The following four key findings about Next-Gen Donors should be referenced when developing strategies for their philanthropic edification.
- Driven by Values, Not Valuables. Next-Gen Donors are mindful of their family’s charitable legacy and want to connect with the needs of the day. They are driven by a deep sense of responsibility and values, and acknowledge their place as a privilege. They were influenced by parents (89%), grandparents (63%), close friends (56%) and peers (47%) in their approach to philanthropy; and for most, a philanthropic mindset was instilled early on in life.
- Impact is First. Next-Gen Donors want to be “strategic.” They want to add to their philanthropic toolbox, enhance what has been done in the past, and develop new philanthropic strategies. There are five key strategies mentioned: (1) conducting due diligence through research; (2) determining philanthropic goals and then searching for a fit; (3) funding root causes that promote systemic solutions; (4) wanting to see measurable impact and change from an organization before funding is received; and, (5) recommending the cause to others in their network.
- Time, Talent, Treasure and Ties. Next-Gen Donors want to be personally engaged and linked in. These donors “want to listen and offer their own professional or personal talents, all in order to solve problems together with those whom they support.” Mutually reinforcing philanthropic connections are central to Next-Gen Donor activities.

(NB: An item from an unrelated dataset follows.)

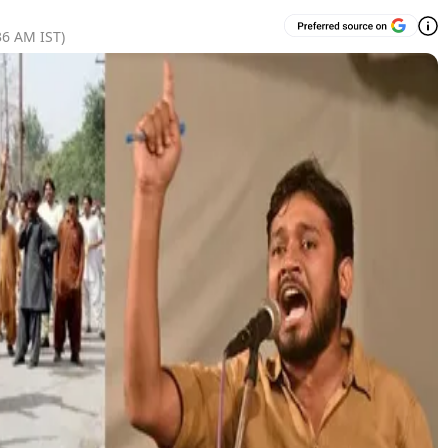
36 AM
IST)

- Crafting a Philanthropic Identity. The Next-Gen Donor generation does not want to wait until the sunset of their lives to be philanthropic. In addition to wanting to do more than write a check, “they are eager to be taken seriously.” They are likely to use a variety of philanthropic vehicles, including Giving Circles, Pooled, and Donor-Advised Funds.
I once heard an outlandish response from a religious leader who asked about the church’s development program. When challenged to provide more financial transparency concerning stewardship collections, the leader stated that since he did not inquire how the donors “made their money,” it was “his business alone” to know how their contributions were ultimately used. One can only imagine and lament the long-term harmful impact that such a distorted posture of “stewarding” time, talents, and resources would have on current as well as the Next-Gen of Donors.
Instead of expressing such a misguided understanding of philanthropic arete, religious, nonprofit, and educational organizations would be wise to alternatively utilize insights gleaned from Holy Scripture, careful research, and fundraising professionals is when designing the curricula that will be used to strategically advance best-practice programs of philanthro-paideia. Only in such a fashion can our nation help inspire the emergence of the next generation of philanthropists.
In the end, the instruction of Saint Paul to Timothy, his young mentee, would be far more appropriate than the aforementioned blinkered perspective. “Let no one despise your youth,” the apostle advised. “Instead, you should be an example to the believers in speech, in conduct, in love, in faith, in purity (1 Timothy 4:12). Regardless of age, the ideal citizen should exemplify the “arete” of such mature philanthropic literacy.